I caught up with my psychologist recently. We were talking about the fact that while I’ve come a long way since leaving my ex and receiving the PTSD diagnosis, sometimes it’s still hard. Sometimes it’s still really, really hard. And sometimes that gets me down, and I found myself uttering the words: I should be through this by now”.
Once we’d finished the discussion about the importance of not playing the game of placing pressure on myself (admittedly, this is a conversation we’ve had on several occasions before) the psychologist told me that, given how long I lived in the fraught terrifying tension of a war-zone, she’d expect it to take another year before I really felt that I’m through it, that I’ve put it behind me. And far from feeling a sense of despondency (really? a whole year?), I felt a sense of relief. Thank God. Thank God that I’m only at the half-way point, because if this is me being almost finished with the healing, then my healing capacity is shit. Thank God it gets better; thank God I’m not doing as badly as I feared. Thank God there’s more to come, thank God I’m not stuck, bogged down in my own refusal to move through this healing process as quickly as I should (and there’s this should word again!).
I’ve always known where I’ve been going in terms of my healing. Now I have a sense of where I am in that journey, how long it will take to get there as well as how long it’s been. Now I have a barometer by which to measure my progress. By which to normalise myself. Thank God.

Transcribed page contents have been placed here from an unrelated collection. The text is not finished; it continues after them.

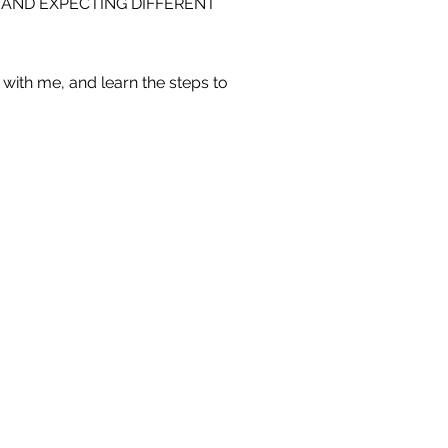
 AND EXPECTING DIFFERENT
with me, and learn the steps to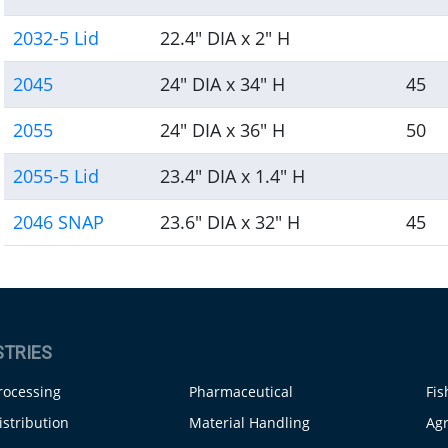
2032-5 Lid
22.4" DIA x 2" H
2045
24" DIA x 34" H
45
2055
24" DIA x 36" H
50
2055-5 Lid
23.4" DIA x 1.4" H
2046 SNAP
23.6" DIA x 32" H
45
STRIES
rocessing
Pharmaceutical
Fis
istribution
Material Handling
Agr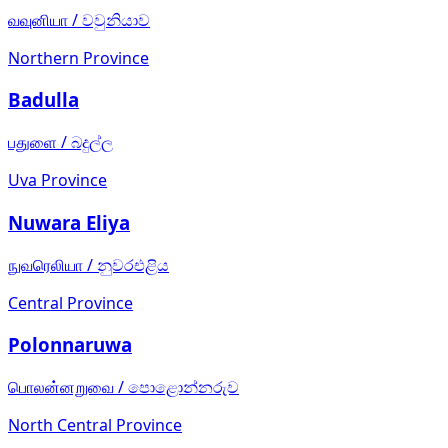
வவுனியா
/
වවුනියාව
Northern Province
Badulla
பதுளை
/
බදුල්ල
Uva Province
Nuwara Eliya
நுவரெலியா
/
නුවරඑළිය
Central Province
Polonnaruwa
பொலன்னறுவை
/
පොළොන්නරුව
North Central Province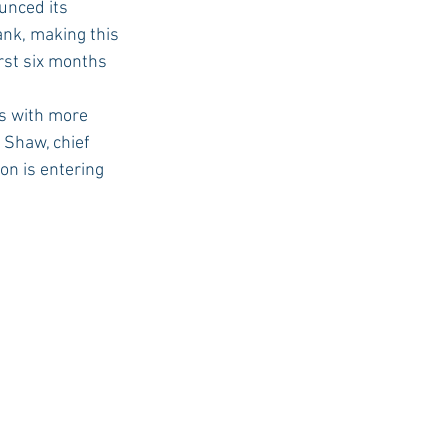
nced its 
ank, making this 
irst six months 
USC Advice
s with more 
 Shaw, chief 
on is entering 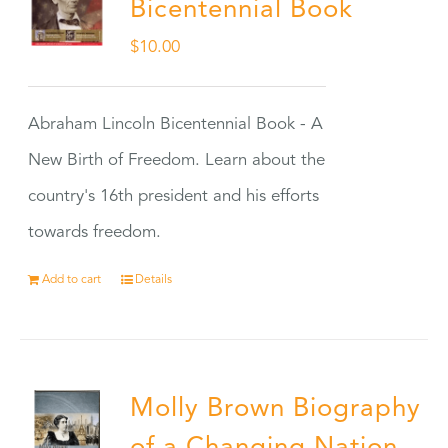
Bicentennial Book
$
10.00
Abraham Lincoln Bicentennial Book - A
New Birth of Freedom. Learn about the
country's 16th president and his efforts
towards freedom.
Add to cart
Details
Molly Brown Biography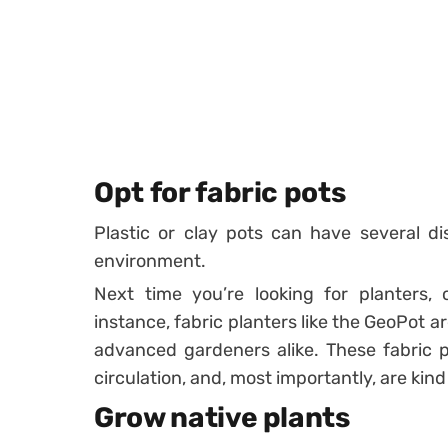
Opt for fabric pots
Plastic or clay pots can have several d
environment.
Next time you’re looking for planters, 
instance, fabric planters like the GeoPot a
advanced gardeners alike. These fabric p
circulation, and, most importantly, are kin
Grow native plants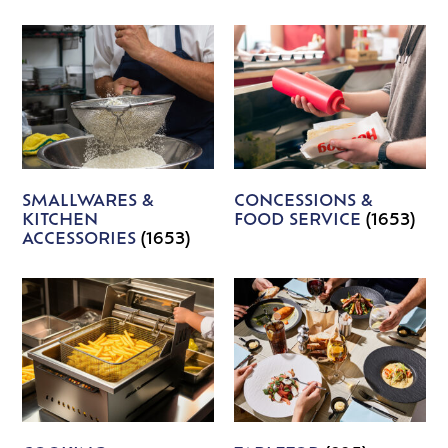
SMALLWARES &
CONCESSIONS &
KITCHEN
FOOD SERVICE
(1653)
ACCESSORIES
(1653)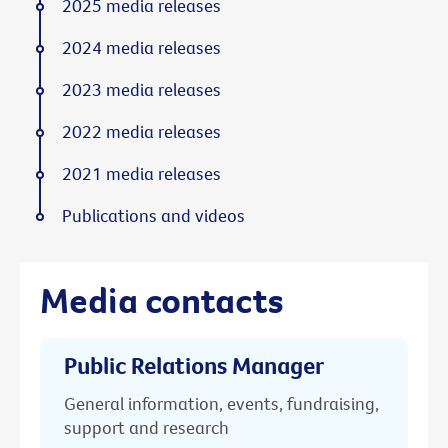
2025 media releases
2024 media releases
2023 media releases
2022 media releases
2021 media releases
Publications and videos
Media contacts
Public Relations Manager
General information, events, fundraising,
support and research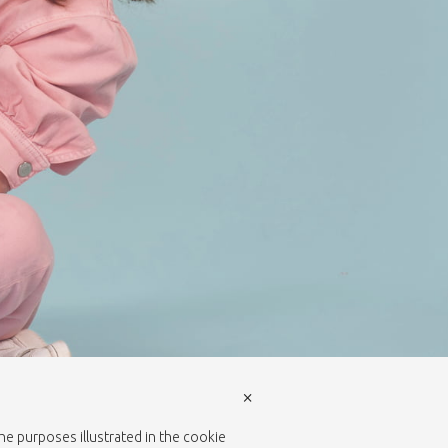
×
the purposes illustrated in the cookie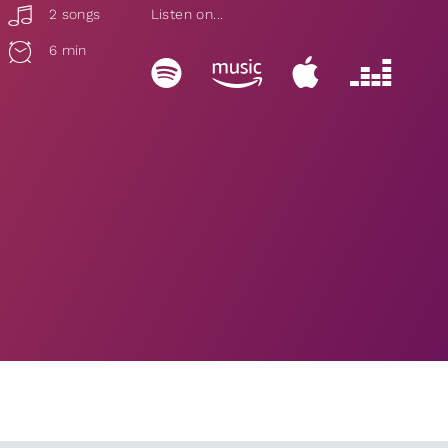
2 songs
Listen on...
6 min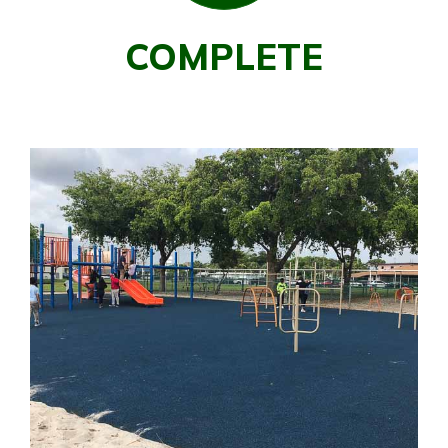
COMPLETE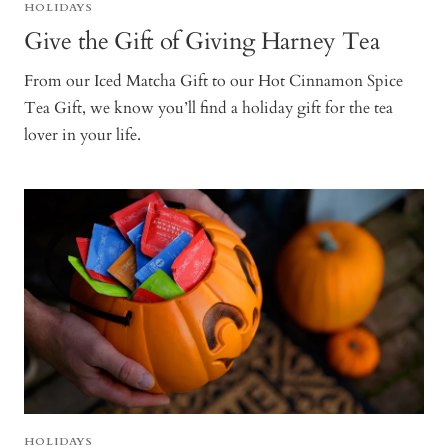
HOLIDAYS
Give the Gift of Giving Harney Tea
From our Iced Matcha Gift to our Hot Cinnamon Spice
Tea Gift, we know you’ll find a holiday gift for the tea
lover in your life.
HOLIDAYS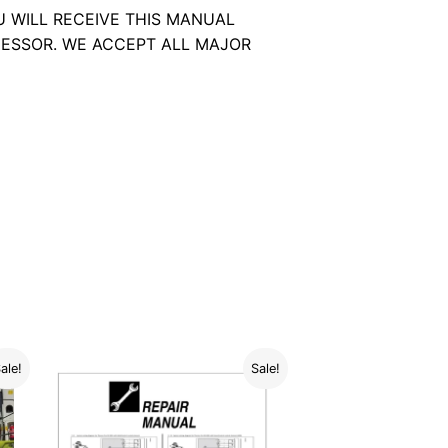
U WILL RECEIVE THIS MANUAL
ESSOR. WE ACCEPT ALL MAJOR
ale!
Sale!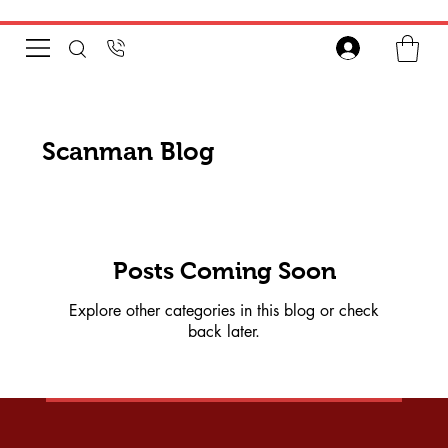
Scanman Blog
Posts Coming Soon
Explore other categories in this blog or check
back later.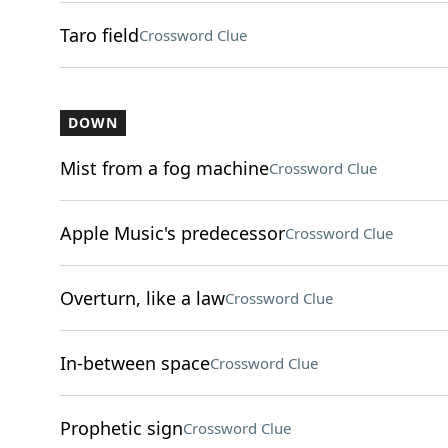
Taro field
Crossword Clue
DOWN
Mist from a fog machine
Crossword Clue
Apple Music's predecessor
Crossword Clue
Overturn, like a law
Crossword Clue
In-between space
Crossword Clue
Prophetic sign
Crossword Clue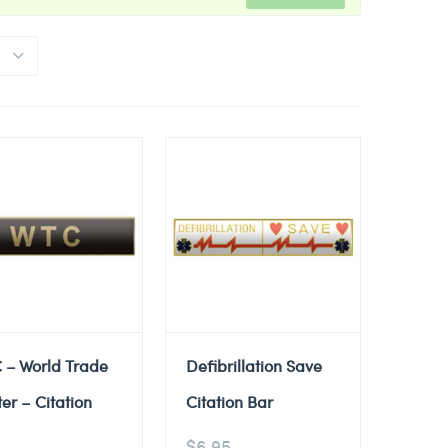
 – World Trade
Defibrillation Save
er – Citation
Citation Bar
$
6.95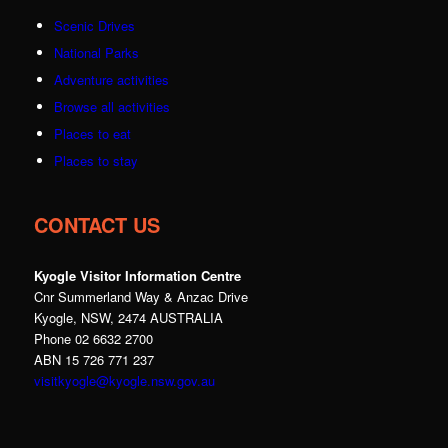
Scenic Drives
National Parks
Adventure activities
Browse all activities
Places to eat
Places to stay
CONTACT US
Kyogle Visitor Information Centre
Cnr Summerland Way & Anzac Drive
Kyogle, NSW, 2474 AUSTRALIA
Phone 02 6632 2700
ABN 15 726 771 237
visitkyogle@kyogle.nsw.gov.au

But I was thinking about it afterwards: why did I need that barometer? Why did I need externally-imposed parameters around my own experience of healing from these terrible things that happened, repeatedly, to me? Why did I need a “professional” affirmation that I’m doing ok, when I know myself that I am? Why can’t I just be satisfied with the validity of my own emotions and my own experience: I feel it, I’m not hurting myself or anybody else, therefore I’m ok?

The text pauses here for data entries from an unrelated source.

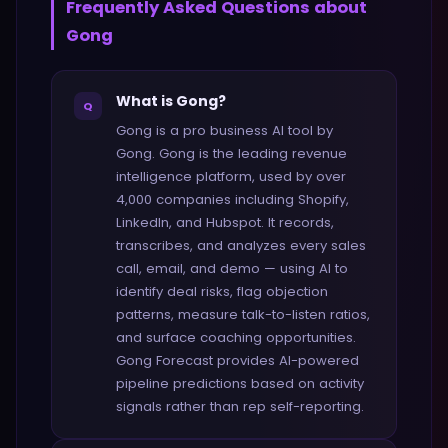
Frequently Asked Questions about
Gong
What is Gong?
Q
Gong is a pro business AI tool by
Gong. Gong is the leading revenue
intelligence platform, used by over
4,000 companies including Shopify,
LinkedIn, and Hubspot. It records,
transcribes, and analyzes every sales
call, email, and demo — using AI to
identify deal risks, flag objection
patterns, measure talk-to-listen ratios,
and surface coaching opportunities.
Gong Forecast provides AI-powered
pipeline predictions based on activity
signals rather than rep self-reporting.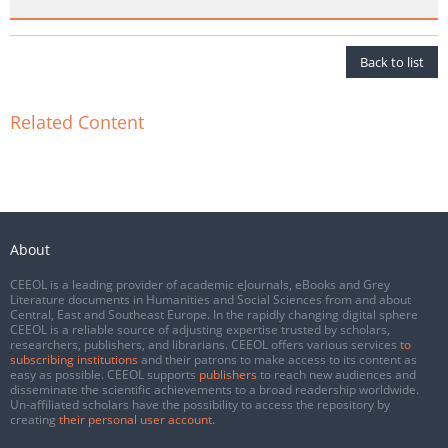
Back to list
Related Content
About
CEEOL is a leading provider of academic eJournals, eBooks and Grey
Literature documents in Humanities and Social Sciences from and about
Central, East and Southeast Europe. In the rapidly changing digital sphere
CEEOL is a reliable source of adjusting expertise trusted by scholars,
researchers, publishers, and librarians. CEEOL offers various services
to
subscribing institutions
and their patrons to make access to its content as
easy as possible. CEEOL supports
publishers
to reach new audiences and
disseminate the scientific achievements to a broad readership worldwide.
Un-affiliated scholars have the possibility to access the repository by
creating
their personal user account
.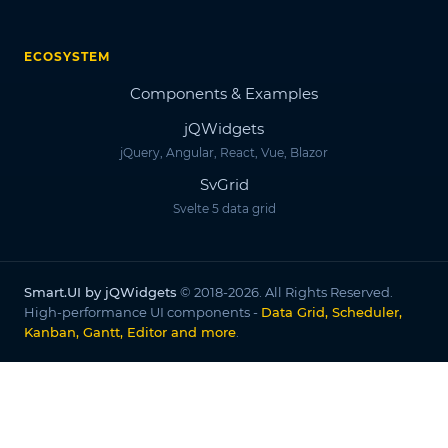
ECOSYSTEM
Components & Examples
jQWidgets
jQuery, Angular, React, Vue, Blazor
SvGrid
Svelte 5 data grid
Smart.UI by jQWidgets
© 2018-2026. All Rights Reserved.
High-performance UI components -
Data Grid, Scheduler,
Kanban, Gantt, Editor and more
.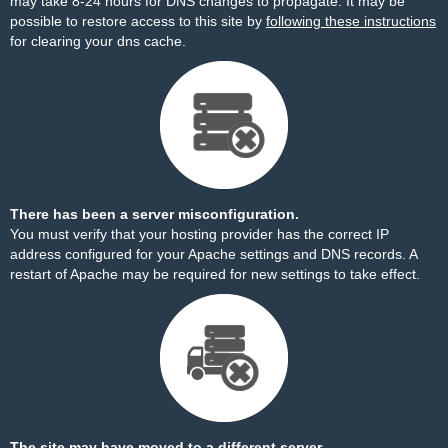
may take 8-24 hours for DNS changes to propagate. It may be
possible to restore access to this site by
following these instructions
for clearing your dns cache.
There has been a server misconfiguration.
You must verify that your hosting provider has the correct IP
address configured for your Apache settings and DNS records. A
restart of Apache may be required for new settings to take effect.
The site may have moved to a different server.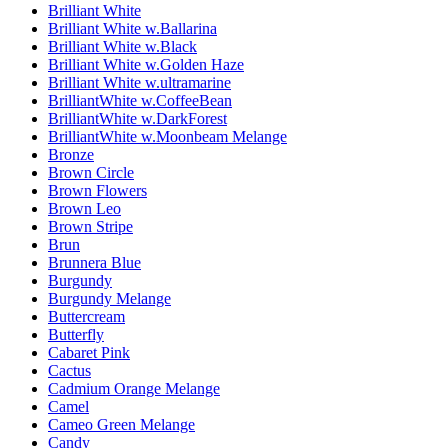
Brilliant White
Brilliant White w.Ballarina
Brilliant White w.Black
Brilliant White w.Golden Haze
Brilliant White w.ultramarine
BrilliantWhite w.CoffeeBean
BrilliantWhite w.DarkForest
BrilliantWhite w.Moonbeam Melange
Bronze
Brown Circle
Brown Flowers
Brown Leo
Brown Stripe
Brun
Brunnera Blue
Burgundy
Burgundy Melange
Buttercream
Butterfly
Cabaret Pink
Cactus
Cadmium Orange Melange
Camel
Cameo Green Melange
Candy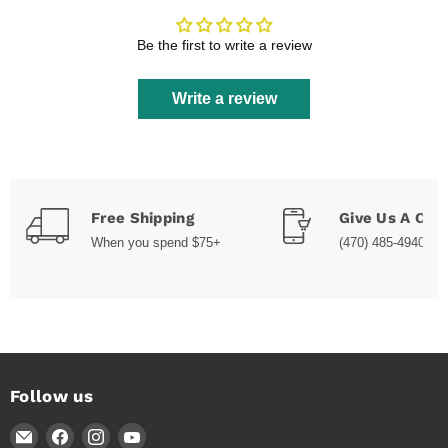
Be the first to write a review
Write a review
Free Shipping
Give Us A Call
When you spend $75+
(470) 485-4940
Follow us
Email
Find
Find
Find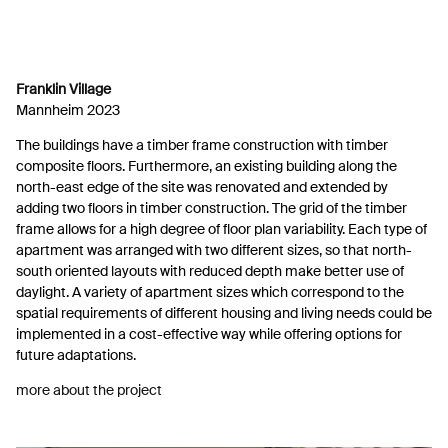
Franklin Village
Mannheim 2023
The buildings have a timber frame construction with timber
composite floors. Furthermore, an existing building along the
north-east edge of the site was renovated and extended by
adding two floors in timber construction. The grid of the timber
frame allows for a high degree of floor plan variability. Each type of
apartment was arranged with two different sizes, so that north-
south oriented layouts with reduced depth make better use of
daylight. A variety of apartment sizes which correspond to the
spatial requirements of different housing and living needs could be
implemented in a cost-effective way while offering options for
future adaptations.
more about the project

I don’t have all the answers to these questions. Partly I do: I know that I don’t trust my own experience. I don’t trust my own emotions. I’ve learned to fear them, to judge them harshly. I’ve learned to bury my own fragility and I struggle when overt symptoms of PTSD – have you ever tried to disguise a fully-fledged panic attack? – make my vulnerability apparent. I’ve learned to feel guilty for not being ok, even as I’ve learned that I’m not allowed to be happy either.
I’m getting better at all this. I’ve pushed myself to be more open: I have PTSD, I’ve said to my friends. Not all of them, but some. And not one of them has judged me. That’s my job.
It’s a job from which, at some stage, I’ll be handing in my resignation.
On a completely unrelated note, this is my 150th blog post. I just thought that was worth mentioning.